Rome, Italy, Apr 24, 2014 / 02:30 am (CNA/EWTN News).- On April 26, the evening before the canonizations of Pope John Paul II and Pope John XXIII, English speaking pilgrims from across the globe will gather at San Marco al Campidoglio in Rome.
The Church is one of 11 Roman parishes that will hold prayer vigils ahead of the canonizations.
In addition to the parish dedicated for English-speaking pilgrims, San Angese in Agone will have a vigil in Polish; San Anastasia in Portuguese; Santissimo Nome di Gesu all’Argentina in Spanish; San Andrea della Valle in French; and San Bartolomeo all’Isola Tiberina in Arabic.
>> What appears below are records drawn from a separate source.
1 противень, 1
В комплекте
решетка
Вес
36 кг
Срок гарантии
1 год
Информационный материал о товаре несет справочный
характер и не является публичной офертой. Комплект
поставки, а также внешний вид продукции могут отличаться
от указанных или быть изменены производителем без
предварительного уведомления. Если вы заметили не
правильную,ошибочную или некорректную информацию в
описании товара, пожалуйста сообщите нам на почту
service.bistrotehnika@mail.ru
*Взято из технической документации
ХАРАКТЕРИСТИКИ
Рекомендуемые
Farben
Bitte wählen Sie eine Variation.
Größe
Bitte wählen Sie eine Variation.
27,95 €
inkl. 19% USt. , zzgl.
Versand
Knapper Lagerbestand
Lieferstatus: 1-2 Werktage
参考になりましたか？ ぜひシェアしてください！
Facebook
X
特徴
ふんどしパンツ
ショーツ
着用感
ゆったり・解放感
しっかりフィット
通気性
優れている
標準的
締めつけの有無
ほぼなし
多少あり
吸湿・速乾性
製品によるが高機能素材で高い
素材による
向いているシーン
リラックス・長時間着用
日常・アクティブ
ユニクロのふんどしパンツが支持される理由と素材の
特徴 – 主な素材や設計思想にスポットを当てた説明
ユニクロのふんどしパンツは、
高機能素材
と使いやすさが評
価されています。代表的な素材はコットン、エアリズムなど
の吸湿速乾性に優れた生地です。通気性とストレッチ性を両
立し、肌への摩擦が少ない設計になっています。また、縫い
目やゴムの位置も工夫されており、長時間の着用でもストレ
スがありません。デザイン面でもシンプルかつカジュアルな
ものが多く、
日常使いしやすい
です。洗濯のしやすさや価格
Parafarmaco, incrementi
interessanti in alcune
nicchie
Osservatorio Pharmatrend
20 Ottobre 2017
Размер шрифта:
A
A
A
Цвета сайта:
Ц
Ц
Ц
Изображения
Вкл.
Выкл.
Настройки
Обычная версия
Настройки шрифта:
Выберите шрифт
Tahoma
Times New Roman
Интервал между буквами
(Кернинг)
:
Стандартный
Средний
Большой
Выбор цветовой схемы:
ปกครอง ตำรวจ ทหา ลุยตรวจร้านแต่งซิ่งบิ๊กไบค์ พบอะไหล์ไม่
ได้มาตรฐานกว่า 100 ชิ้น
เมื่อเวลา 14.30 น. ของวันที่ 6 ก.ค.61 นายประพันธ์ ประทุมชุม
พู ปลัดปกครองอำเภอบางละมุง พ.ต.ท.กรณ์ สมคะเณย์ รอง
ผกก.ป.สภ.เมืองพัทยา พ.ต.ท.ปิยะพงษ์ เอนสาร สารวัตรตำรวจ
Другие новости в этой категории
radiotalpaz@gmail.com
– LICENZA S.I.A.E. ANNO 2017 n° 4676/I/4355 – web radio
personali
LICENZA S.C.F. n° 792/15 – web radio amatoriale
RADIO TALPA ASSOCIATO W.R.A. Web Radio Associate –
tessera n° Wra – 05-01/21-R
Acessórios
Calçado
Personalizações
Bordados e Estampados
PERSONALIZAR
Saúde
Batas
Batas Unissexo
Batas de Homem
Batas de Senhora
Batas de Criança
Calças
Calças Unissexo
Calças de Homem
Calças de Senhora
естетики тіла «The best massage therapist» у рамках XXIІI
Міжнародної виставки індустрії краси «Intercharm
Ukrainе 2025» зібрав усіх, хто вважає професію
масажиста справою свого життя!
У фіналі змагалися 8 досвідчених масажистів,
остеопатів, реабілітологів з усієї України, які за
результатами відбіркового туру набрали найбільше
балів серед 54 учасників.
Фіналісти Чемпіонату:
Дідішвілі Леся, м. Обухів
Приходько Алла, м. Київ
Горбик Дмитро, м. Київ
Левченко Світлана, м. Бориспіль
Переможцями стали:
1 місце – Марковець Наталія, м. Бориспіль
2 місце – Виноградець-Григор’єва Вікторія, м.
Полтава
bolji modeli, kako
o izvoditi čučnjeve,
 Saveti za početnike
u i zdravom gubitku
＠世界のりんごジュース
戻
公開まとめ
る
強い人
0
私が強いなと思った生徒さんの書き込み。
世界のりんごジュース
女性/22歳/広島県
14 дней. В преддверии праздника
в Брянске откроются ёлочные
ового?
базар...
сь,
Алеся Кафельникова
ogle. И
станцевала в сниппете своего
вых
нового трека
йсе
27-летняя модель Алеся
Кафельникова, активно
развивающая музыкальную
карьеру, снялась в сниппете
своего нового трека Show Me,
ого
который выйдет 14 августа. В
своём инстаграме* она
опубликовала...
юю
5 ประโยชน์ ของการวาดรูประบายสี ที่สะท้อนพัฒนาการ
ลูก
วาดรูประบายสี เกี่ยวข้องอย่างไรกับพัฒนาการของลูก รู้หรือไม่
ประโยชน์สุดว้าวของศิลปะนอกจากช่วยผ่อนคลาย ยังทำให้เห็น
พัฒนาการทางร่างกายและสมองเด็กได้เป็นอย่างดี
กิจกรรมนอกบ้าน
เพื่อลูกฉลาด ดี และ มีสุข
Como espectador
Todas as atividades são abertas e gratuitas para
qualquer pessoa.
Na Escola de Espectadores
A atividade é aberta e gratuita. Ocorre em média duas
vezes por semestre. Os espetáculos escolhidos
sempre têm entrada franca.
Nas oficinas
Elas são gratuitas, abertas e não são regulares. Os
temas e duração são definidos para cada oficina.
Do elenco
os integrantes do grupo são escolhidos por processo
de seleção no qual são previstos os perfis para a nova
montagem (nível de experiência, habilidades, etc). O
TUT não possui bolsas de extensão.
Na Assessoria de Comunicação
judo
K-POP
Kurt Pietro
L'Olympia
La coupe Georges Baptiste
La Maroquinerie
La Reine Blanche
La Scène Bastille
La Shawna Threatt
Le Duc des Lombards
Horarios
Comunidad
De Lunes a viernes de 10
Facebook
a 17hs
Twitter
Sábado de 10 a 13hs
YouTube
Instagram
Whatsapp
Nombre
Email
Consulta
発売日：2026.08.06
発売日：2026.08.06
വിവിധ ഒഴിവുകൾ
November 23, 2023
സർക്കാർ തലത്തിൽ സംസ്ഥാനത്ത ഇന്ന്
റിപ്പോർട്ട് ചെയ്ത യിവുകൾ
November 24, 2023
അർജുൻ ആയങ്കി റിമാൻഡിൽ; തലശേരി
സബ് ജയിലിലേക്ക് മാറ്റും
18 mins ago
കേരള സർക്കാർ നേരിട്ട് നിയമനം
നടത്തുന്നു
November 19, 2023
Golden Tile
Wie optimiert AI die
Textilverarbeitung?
A further six parishes will hold vigils for Italian speakers.
Each prayer vigil will include the opportunity for Confession, and will begin at 9 p.m. on April 26. They follow a 6 p.m. vigil at the Basilica of St. John Lateran being held for pilgrims from Bergamo, the home diocese of John XXIII.
San Marco al Campidoglio is located on the Piazza San Marco, and is the only parish in Rome dedicated to St. Mark the Evangelist.
It was constructed in the fourth century by Pope St. Mark, whose relics are located under the altar along with those of the martyrs Abdon and Sennen.
It was rebuilt in the fifth and eighth centuries, and was restored in the ninth after it was flooded when the Tiber burst its banks. A bell tower in the Romanesque style was added in the 12th century.
San Marco was again restored by its cardinal-priest, Pietro Barbo, who was elected Pope in 1464. Cardinal Barbo, who took the name Paul II, was a native of Venice and declared it the national church of Venetians in Rome.
It was later given a baroque interior, which was completed in the 1750s under its cardinal-priest, Angelo Maria Quirini.
In the mosaic, the Pope is shown with a square halo, showing that he was alive at the time of the mosaic’s production, and he is holding a church, symbolizing his care in restoring the flooded building.
San Marco is both a titular parish for cardinals, a minor basilica, and the station church for the Monday of the Third Week in Lent.
It has been a titular church since at least the 12th century, and is traditionally given to the Patriarch of Venice; several of its cardinal-priests have been elected Pope, including Albino Luciani, who in 1978 was elected as John Paul I.
Its current cardinal-priest is Marco Ce, who was Patriarch of Venice from 1979 to 2002.